Supply-side considerations:

CEOs should broadly consider three categories in their contingency planning: operational, organisational, and financial manoeuvres.

Operationally, ensuring efficiency and maximising output in their virtual workplace will be key in the immediacy whilst lockdown measures are most stringent. Clear methods of communication and reliable infrastructure for virtual meetings and work-sharing should already be established. Employers should be more understanding than ever of the personal affairs of their staff, ranging from childcare duties to increased mental health needs. To allow for these exceptions they should embrace asynchronous, unconventional working hours by laying out clear deadlines for deliverables.

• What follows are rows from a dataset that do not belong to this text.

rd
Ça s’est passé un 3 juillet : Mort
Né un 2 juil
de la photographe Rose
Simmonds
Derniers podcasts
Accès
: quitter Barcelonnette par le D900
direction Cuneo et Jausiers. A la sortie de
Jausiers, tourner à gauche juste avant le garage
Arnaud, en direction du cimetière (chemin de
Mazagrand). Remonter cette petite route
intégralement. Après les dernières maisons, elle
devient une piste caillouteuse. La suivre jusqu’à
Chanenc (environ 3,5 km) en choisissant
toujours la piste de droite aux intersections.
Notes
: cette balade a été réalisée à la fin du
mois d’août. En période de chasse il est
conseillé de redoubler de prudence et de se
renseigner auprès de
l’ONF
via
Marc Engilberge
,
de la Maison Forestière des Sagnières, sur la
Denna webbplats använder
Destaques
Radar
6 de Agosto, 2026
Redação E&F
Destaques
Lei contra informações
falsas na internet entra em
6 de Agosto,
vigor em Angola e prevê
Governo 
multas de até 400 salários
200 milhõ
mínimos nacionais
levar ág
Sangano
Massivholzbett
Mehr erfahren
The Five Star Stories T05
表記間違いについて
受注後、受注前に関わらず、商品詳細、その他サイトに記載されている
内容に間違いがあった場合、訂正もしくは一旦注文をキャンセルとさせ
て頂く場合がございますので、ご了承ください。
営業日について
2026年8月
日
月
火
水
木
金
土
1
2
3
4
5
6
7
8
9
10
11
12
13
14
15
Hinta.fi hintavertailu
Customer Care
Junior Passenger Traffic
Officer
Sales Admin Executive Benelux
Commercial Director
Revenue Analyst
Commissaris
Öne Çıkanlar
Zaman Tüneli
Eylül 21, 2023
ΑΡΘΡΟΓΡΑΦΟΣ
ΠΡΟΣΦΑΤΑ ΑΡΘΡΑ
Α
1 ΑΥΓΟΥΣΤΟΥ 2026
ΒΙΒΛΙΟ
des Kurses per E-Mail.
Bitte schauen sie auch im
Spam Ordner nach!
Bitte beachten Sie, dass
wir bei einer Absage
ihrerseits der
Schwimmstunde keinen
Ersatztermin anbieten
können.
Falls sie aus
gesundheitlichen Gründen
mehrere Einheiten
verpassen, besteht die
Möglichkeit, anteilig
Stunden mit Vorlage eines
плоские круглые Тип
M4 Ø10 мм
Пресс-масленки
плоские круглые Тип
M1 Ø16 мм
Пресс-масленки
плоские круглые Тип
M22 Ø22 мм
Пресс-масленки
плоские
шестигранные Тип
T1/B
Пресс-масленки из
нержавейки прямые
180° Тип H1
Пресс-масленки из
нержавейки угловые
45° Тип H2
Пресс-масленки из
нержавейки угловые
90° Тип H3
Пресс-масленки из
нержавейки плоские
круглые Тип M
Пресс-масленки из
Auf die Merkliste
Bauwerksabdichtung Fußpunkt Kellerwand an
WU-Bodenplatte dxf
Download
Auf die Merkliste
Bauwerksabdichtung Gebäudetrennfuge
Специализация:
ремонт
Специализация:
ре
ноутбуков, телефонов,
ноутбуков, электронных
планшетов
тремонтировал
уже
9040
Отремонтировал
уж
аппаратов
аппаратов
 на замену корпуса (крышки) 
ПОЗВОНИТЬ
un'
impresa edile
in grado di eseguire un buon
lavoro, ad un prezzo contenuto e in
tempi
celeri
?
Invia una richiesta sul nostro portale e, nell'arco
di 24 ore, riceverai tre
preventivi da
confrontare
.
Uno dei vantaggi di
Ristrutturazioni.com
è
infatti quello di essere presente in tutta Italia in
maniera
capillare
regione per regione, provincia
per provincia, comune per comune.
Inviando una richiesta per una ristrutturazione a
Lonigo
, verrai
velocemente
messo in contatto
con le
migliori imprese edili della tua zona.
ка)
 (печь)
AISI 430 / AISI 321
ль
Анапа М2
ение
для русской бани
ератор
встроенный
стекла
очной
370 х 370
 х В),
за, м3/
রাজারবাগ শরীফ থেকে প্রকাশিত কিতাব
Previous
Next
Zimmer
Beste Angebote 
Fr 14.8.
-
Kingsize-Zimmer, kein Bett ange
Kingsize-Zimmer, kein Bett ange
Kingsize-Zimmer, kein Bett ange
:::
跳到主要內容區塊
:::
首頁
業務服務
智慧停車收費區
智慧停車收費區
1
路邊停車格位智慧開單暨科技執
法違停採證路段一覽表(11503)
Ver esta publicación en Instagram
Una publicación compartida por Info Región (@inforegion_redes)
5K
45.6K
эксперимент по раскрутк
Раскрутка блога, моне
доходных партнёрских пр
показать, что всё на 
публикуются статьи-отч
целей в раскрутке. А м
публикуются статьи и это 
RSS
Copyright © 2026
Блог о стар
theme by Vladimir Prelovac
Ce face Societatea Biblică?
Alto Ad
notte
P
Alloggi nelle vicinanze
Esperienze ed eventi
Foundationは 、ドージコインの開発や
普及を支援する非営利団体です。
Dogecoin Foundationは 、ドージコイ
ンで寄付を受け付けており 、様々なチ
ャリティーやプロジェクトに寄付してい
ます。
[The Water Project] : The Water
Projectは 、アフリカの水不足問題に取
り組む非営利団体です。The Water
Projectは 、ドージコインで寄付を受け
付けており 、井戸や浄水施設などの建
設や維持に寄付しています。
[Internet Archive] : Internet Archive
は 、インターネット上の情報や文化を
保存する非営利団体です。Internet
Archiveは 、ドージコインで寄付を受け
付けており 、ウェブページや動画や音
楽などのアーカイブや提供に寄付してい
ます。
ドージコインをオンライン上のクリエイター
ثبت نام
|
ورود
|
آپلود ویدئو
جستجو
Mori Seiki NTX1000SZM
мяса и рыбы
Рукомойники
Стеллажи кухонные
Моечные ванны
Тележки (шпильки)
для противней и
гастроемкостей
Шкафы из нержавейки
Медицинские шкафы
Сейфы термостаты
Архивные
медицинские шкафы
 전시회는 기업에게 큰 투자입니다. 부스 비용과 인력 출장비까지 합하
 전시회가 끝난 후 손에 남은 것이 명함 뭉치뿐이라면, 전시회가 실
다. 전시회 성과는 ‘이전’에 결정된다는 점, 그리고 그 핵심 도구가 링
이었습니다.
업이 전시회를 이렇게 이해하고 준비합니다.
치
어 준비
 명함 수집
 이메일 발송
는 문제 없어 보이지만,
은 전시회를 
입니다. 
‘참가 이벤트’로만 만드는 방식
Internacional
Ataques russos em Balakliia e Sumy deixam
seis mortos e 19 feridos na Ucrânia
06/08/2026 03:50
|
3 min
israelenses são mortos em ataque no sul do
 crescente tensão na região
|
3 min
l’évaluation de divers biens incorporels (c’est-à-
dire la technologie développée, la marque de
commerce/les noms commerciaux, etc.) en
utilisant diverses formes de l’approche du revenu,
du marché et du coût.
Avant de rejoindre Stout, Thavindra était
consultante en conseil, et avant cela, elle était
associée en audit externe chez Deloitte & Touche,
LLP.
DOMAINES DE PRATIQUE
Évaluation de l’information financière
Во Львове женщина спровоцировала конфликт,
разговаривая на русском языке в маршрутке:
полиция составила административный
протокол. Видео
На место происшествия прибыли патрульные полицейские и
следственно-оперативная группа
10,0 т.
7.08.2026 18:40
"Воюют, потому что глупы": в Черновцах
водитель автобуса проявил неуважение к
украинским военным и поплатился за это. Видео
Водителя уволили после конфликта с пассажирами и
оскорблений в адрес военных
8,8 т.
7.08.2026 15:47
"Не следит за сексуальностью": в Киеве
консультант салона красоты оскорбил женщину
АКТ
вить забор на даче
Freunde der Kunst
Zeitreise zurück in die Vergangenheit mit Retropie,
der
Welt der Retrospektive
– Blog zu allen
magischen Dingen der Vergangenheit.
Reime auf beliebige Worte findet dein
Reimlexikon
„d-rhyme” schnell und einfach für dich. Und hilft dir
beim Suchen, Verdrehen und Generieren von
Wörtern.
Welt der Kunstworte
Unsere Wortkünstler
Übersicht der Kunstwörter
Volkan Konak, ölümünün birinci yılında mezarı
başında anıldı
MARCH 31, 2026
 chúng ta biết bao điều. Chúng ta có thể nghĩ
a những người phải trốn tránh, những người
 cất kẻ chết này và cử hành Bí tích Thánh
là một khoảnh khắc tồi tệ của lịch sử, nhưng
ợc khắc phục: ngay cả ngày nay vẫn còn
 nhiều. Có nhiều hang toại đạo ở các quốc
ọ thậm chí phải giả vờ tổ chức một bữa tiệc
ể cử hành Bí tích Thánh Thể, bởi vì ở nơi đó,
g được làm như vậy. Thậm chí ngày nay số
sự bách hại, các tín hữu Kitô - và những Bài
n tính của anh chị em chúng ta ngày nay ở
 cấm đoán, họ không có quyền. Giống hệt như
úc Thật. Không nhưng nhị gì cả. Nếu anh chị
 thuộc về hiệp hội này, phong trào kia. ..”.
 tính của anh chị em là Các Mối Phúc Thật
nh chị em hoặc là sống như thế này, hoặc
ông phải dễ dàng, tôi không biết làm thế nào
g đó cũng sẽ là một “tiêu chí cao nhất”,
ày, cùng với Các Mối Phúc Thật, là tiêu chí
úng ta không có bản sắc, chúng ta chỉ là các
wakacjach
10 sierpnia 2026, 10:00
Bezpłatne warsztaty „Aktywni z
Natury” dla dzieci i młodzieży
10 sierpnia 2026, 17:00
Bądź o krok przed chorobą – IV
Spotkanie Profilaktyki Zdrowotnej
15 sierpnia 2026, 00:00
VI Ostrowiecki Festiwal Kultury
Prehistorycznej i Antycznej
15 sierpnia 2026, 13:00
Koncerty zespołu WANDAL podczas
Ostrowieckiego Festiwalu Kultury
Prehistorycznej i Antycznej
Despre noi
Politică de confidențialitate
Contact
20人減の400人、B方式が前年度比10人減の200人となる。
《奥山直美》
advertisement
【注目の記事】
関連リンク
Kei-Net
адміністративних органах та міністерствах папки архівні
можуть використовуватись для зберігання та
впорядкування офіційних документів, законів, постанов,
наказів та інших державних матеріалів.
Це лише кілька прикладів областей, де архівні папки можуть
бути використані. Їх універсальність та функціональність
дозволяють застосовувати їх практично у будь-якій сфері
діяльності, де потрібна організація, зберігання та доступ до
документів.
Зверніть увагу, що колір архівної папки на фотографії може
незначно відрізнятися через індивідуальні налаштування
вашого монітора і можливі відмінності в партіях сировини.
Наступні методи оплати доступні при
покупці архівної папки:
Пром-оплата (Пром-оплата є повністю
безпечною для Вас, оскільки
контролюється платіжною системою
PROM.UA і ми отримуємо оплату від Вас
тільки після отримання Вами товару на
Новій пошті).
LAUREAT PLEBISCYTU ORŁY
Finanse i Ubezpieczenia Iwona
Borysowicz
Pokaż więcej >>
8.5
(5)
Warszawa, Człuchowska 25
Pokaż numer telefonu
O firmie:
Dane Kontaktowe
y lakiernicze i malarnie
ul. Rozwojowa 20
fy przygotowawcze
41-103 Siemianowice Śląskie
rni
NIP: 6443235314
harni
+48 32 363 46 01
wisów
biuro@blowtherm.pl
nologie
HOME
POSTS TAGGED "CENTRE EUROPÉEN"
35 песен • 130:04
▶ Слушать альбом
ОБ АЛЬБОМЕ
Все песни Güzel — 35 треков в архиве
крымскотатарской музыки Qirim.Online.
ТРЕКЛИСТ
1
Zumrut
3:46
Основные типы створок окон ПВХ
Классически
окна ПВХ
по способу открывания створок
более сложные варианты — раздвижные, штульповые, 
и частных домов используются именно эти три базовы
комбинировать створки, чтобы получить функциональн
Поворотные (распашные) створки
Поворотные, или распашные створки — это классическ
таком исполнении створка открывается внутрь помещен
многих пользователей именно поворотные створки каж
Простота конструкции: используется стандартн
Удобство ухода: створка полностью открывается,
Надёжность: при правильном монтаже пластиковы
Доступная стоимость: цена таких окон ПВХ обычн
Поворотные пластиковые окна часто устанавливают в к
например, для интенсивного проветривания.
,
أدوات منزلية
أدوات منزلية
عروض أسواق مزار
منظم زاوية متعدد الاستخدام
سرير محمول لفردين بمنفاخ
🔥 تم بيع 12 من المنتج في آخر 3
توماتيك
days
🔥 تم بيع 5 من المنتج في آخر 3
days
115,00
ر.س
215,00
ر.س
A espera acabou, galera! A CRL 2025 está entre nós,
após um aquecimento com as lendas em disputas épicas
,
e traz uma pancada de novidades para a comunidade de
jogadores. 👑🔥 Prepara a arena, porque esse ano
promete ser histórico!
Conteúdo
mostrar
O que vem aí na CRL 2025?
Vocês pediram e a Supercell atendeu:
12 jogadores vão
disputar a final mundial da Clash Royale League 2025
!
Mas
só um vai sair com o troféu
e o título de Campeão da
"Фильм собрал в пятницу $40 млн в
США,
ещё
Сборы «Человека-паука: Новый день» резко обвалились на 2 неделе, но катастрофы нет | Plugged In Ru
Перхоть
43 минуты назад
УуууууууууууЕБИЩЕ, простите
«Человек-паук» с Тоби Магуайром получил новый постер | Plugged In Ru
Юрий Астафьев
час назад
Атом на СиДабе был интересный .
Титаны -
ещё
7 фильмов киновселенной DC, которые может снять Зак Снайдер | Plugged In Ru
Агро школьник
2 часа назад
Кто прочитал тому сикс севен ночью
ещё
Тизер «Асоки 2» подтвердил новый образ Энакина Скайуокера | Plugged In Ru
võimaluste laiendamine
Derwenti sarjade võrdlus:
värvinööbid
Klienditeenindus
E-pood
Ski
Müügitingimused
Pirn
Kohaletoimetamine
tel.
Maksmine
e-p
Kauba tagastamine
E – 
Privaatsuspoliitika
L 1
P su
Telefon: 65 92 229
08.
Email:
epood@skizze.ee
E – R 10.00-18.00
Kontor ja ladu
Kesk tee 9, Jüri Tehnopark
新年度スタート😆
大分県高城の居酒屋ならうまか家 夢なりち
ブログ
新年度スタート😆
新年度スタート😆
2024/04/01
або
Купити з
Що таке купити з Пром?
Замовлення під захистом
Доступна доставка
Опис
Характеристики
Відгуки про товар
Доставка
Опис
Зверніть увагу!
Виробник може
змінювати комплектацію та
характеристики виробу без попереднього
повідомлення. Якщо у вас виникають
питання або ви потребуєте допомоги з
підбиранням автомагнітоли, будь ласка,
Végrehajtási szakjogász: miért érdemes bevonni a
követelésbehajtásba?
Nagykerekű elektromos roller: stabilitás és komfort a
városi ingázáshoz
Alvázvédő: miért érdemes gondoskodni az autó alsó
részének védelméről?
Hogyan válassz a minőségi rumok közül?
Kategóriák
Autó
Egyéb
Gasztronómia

Organisationally, management should consider cross-training staff to pre-empt staffing shortages that may arise from exogenous factors. Additionally, CEOs should identify dependencies and potential weaknesses in their supply chain to put in place countermeasures where possible. These may be through delegation to new external suppliers or internal reorganisation.

Financially, CEOs ought, where possible, to prioritise revenue over growth, in their business model. To achieve greater liquidity, emphasis should be placed on smaller-scale contracts and reducing expenses. Eli Cahan writes: “CEOs can consider raising anticipatory funding, even if in the ideal world they might defer a raise in pursuit of higher valuations”.

Finally, funders and CEOs can leverage their social and professional networks to share their experiences and expertise in this unprecedented ecosystem, to cultivate a support network with other start-ups.

Ultimately, if companies are able to rapidly adapt, through astute self-awareness, thorough contingency planning, and a healthy dose of good luck they might just emerge from this crisis as the next unicorns.